As Principal Songwriter
Smith was also not the sole songwriter or lyricist in the group during their early years; the name 'Easy Cure' came from a song penned by Lol Tolhurst, while "Grinding Halt" began as a Tolhurst lyric that Smith shortened to the first half of each line. Between 1978 and 1979 Smith composed and recorded demo versions of some of The Cure's definitive early songs on his sister Janet's Hammond organ with a built-in tape recorder, including the song "10:15 Saturday Night". By the time the NME interviewed the band in October 1979 during their tour with Siouxsie and the Banshees, Smith was acknowledged as the principal writer of "almost all of The Cure's songs and lyrics", and stated that he was uncomfortable playing and singing songs that weren't his own. Following his return from the Banshees' tour, Smith also composed most of the music for the album Seventeen Seconds using the Hammond, a drum machine and his trademark Top 20 Woolworth's guitar, during a home demo session in his parents' basement, while most of the lyrics had been written in one night in Newcastle. Michael Dempsey, discussing his own departure from the group at this time, later remarked:
| “ | Robert's new songs were more of a personal statement - entirely personal to him - and I couldn't make that statement on his behalf. | ” |
Although Smith wrote most of the lyrics for Seventeen Seconds, many were also rewritten by the group during the recording of the album itself. Dempsey's replacement Simon Gallup described the collective writing process to Sounds in 1980:
| “ | When we play new songs live Robert ad libs a lot until he gets the feel of it. Then when we record it if it's still not right it means everyone sitting around Chris Parry's (their manager's) kitchen all night scrawling sheets and sheets of paper - for "At Night" we got really desperate and finished up at six in the morning with Lol standing on the table pressing his head against the ceiling because he thought that might help. | ” |
Lol Tolhurst later stated that he, Simon Gallup and Robert Smith all wrote lyrics for The Cure's early albums, and that the group dynamic only changed after their 1982 album Pornography:
| “ | Generally as Robert had to sing the words he chose which ones he sang but they were from all of us. He kept a big box of words to which I contributed from time to time (Simon too) and he would use them all for songs. | ” |
Tolhurst also claims to have written the lyrics to "All Cats Are Grey" from The Cure's 1981 album Faith, which he later re-recorded with his own project Levinhurst. In contrast to Tolhurst's recollection of their songwriting as a group effort, in 1982 Smith claimed to have written "90 per cent of the 'Pornography' album", and that he therefore couldn't leave The Cure, because it wouldn't be The Cure without him.

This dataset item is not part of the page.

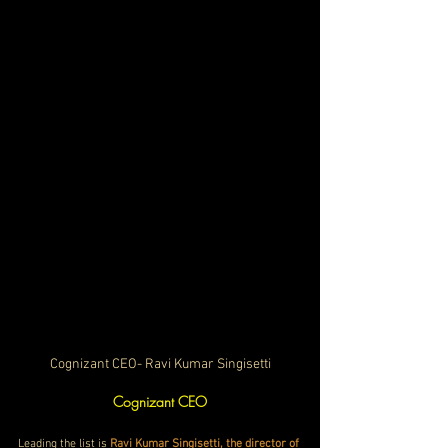
Cognizant CEO- Ravi Kumar Singisetti
Cognizant CEO
Leading the list is 
Ravi Kumar Singisetti, the director of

For their first four albums (Three Imaginary Boys, Seventeen Seconds, Faith and Pornography), all members of the group had received equal songwriting credits. With Simon Gallup's departure reducing the group to a duo, and Tolhurst quitting drums to start taking keyboard lessons, from July 1982 until Gallup's return in February 1985, according to Smith, much of the writing and recording process within The Cure effectively became a solo effort. While the songwriting of their next single, "Let's Go to Bed" was credited to both Smith and Tolhurst, Smith later claimed that Tolhurst was credited with keyboards despite not playing anything.

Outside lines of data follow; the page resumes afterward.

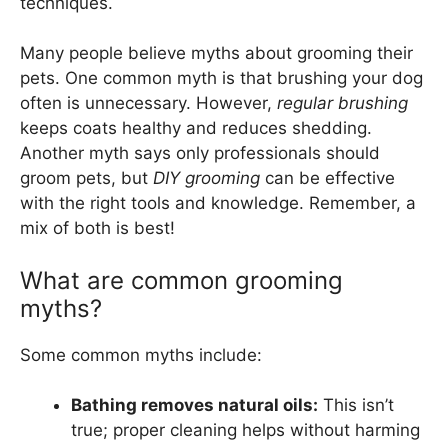
techniques.
Many people believe myths about grooming their
pets. One common myth is that brushing your dog
often is unnecessary. However,
regular brushing
keeps coats healthy and reduces shedding.
Another myth says only professionals should
groom pets, but
DIY grooming
can be effective
with the right tools and knowledge. Remember, a
mix of both is best!
What are common grooming
myths?
Some common myths include:
Bathing removes natural oils:
This isn’t
true; proper cleaning helps without harming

| “ | I did them on my own and Lol was just there for company, basically... I was spending late nights in the studio and he was just someone who'd sit there and I'd talk to. When we did "Let's Go To Bed" he tried to do the drumbeat for it for about three days, and it cost us a fortune in studio time. In the end we got in a session drummer. He was going to pretend he'd played it until I pointed out to him that if he had to play it somewhere and he couldn't he'd be humiliated. | ” |
Nonetheless, Tolhurst was credited as co-writer of five of the eight songs featured on 1983's singles and b-sides collection Japanese Whispers (including "Let's Go to Bed" and "The Walk"), while "The Love Cats", "Lament" and "The Dream" were credited to Smith solely. Of 1984's The Top, Smith later described it as "the solo album I never made", having played nearly all instruments himself except for drums (by Andy Anderson), with Porl Thompson contributing saxophone to one song ("Give Me It"). Tolhurst is obliquely credited in the album's liner notes with performing "other Instruments", and shared co-writing credits with Smith for only three of the ten album tracks.
Smith has co-produced most of the band's material.